Sabtu, 04 Juni 2016

Daniel Dhakidae: Kita kehilangan seorang nasionalis dengan kecenderungan besar sosialis


In Memoriam, Sabam Siagian

Sabam Siagian, (saya selalu panggil His/Your Excellency) sejak menjadi duta besar Indonesia untuk Australia).

Kita kehilangan seorang nasionalis dengan kecenderungan besar sosialis. Sabam memiliki apa yang disebut sebagai photographic memory tentang fakta sejarah yang diingat dengan seluruh detail kecil sekalipun---suatu yang tentu saja diperoleh dari pengalaman jurnalistik yang intensif.

Saya sendiri pernah kena batunya ketika menulis in memoriam tentang Rosihan Anwar yang menolak tawaran Presiden Soeharto untuk jadi duta besar di Vietnam; saya katakan penolakan karena political sensibility Rosihan yang tinggi.

Sabam membantah itu dengan meyakinkan bahwa penolakan bukan dengan alasan setinggi itu akan tetapi karena alasan keluarga tidak mau tinggal di Vietnam yang jadi sasaran bom Amerika (tahun 1974). Kalo jadi "duta besar di Roma ato Vatikan, pasti mau".

Saya jawab dan mengakui kesalahan saya karena hanya mengandalkan ingatan akan berita yang beredar di kalangan kami kaum aktivis tahun-tahun itu dengan mengatakan "mea maxima culpa", salah besar.

Waktu ketemu Sabam dia katakan "Sialan lu!

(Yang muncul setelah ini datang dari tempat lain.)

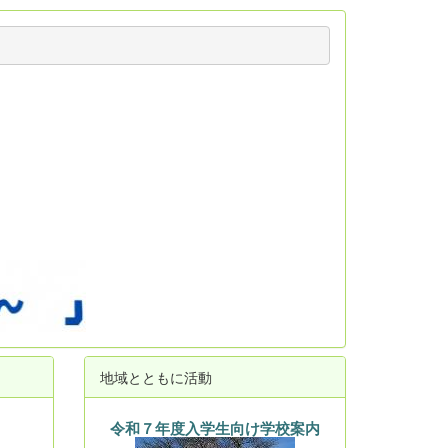
地域とともに活動
令和７年度入学生向け学校案内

Jawab pake bahasa Latin; saya yang jadi lemas". We miss your Excellency Sabam Siagian!

---------

Daniel Dhakidae adalah mantan Kepala Penelitian Pengembangan (Litbang) Kompas (1994-2006) dan mantan Wakil Direktur Lembaga Penelitian, Pendidikan dan Penerangan, Ekonomi dan Sosial (LP3ES, 1982-1984).

Daniel juga salah seorang pendiri Yayasan Tifa dan pernah duduk di Dewan Pengarah yayasan ini kemudian “menghidupkan” kembali jurnal pemikiran sosial ekonomi Prisma dan duduk sebagai Pemimpin Redaksi (sejak 2009) merangkap Pemimpin Umum (sejak 2011).

Banyak buku pernah ditulisnya antara lain Cendekiawan dan Kekuasaan dalam Negara Orde Baru (2003) dan bersama Vedi Renandi Hadiz menyunting buku bertajuk Social Science and Power in Indonesia (2005).